Statement from the Global South Primates and GAFCON Primates Council Concerning Same-sex Unions

6. We affirm that the clear teaching of Jesus, and the Bible as a whole, is that marriage is an estate for all people, not just for believers. It is a holy institution, created by God for a man and a woman to live in a covenantal relationship of exclusive and mutual love for each other until they are parted by death. God designed marriage for the well-being of society, for sexual intimacy between a husband and a wife, and for procreation and the nurturing of children (Genesis 2:18-25).
7. We contend that sexual intercourse between two persons of the same sex is contrary to God’s design, is offensive to him and reflects a disordering of God’s purposes for complementarity in sexual relations. Like all other morally wrong behaviour, same-sex unions alienate us from God and are liable to incur God’s judgment. We hold these convictions based on the clear teaching of Scripture. We hold them not in order to demean or victimise those who experience same-sex attractions, but in order to guard the sound doctrine of our faith, which also informs our pastoral approach for helping those who struggle with same-sex impulses, attractions and temptations.

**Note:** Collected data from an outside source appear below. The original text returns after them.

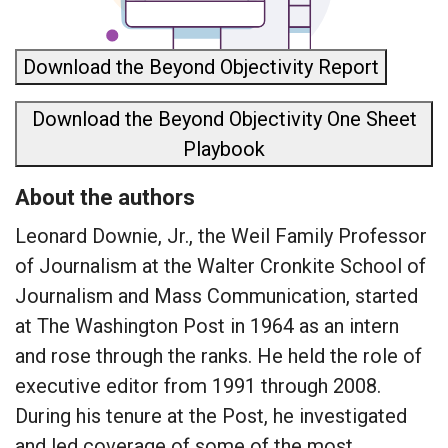
Download the Beyond Objectivity Report
Download the Beyond Objectivity One Sheet
Playbook
About the authors
Leonard Downie, Jr., the Weil Family Professor
of Journalism at the Walter Cronkite School of
Journalism and Mass Communication, started
at The Washington Post in 1964 as an intern
and rose through the ranks. He held the role of
executive editor from 1991 through 2008.
During his tenure at the Post, he investigated
and led coverage of some of the most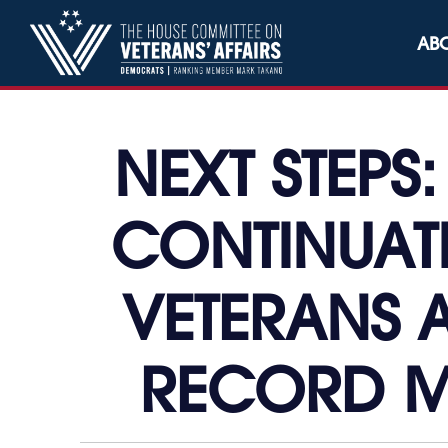
Skip to content
AB
NEXT STEPS
CONTINUAT
VETERANS A
RECORD M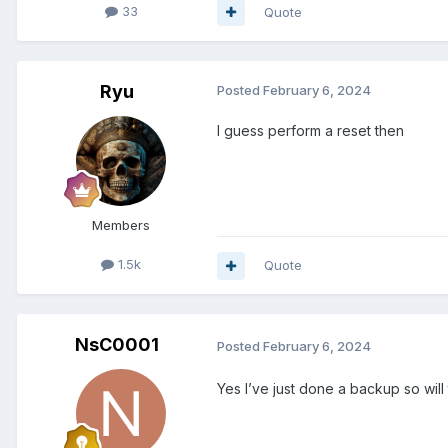
33
Quote
Ryu
Posted
February 6, 2024
I guess perform a reset then
Members
1.5k
Quote
NsC0001
Posted
February 6, 2024
Yes I’ve just done a backup so will 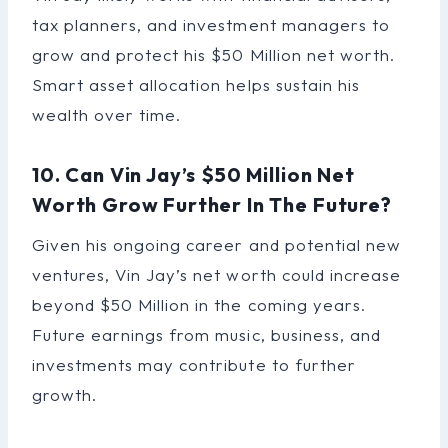
tax planners, and investment managers to
grow and protect his $50 Million net worth.
Smart asset allocation helps sustain his
wealth over time.
10. Can Vin Jay’s $50 Million Net
Worth Grow Further In The Future?
Given his ongoing career and potential new
ventures, Vin Jay’s net worth could increase
beyond $50 Million in the coming years.
Future earnings from music, business, and
investments may contribute to further
growth.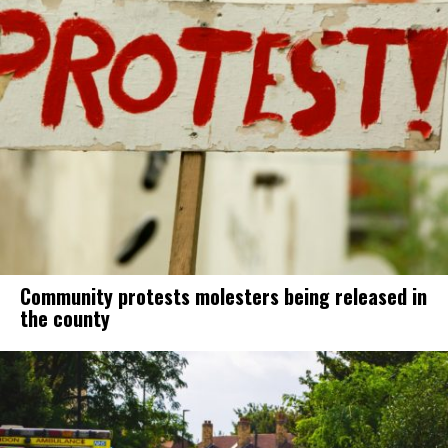
Community protests molesters being released in
the county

8. In this respect, the Church cannot condone same-sex unions as a form of behaviour acceptable to God. To do so would be tampering with the foundation of our faith once for all laid down by the apostles and the prophets, with Christ Jesus himself as the chief cornerstone (Ephesians 2: 20-22; 1 Corinthians 3:10-11; Jude 3).
9. Any pastoral provision by a church for a same-sex couple (such as a liturgy or a service to bless their sexual union) that obviates the need for repentance and a commitment to pursue a change of conduct enabled by the power of the Holy Spirit, would contravene the orthodox and historic teaching of the Anglican Communion on marriage and sexuality.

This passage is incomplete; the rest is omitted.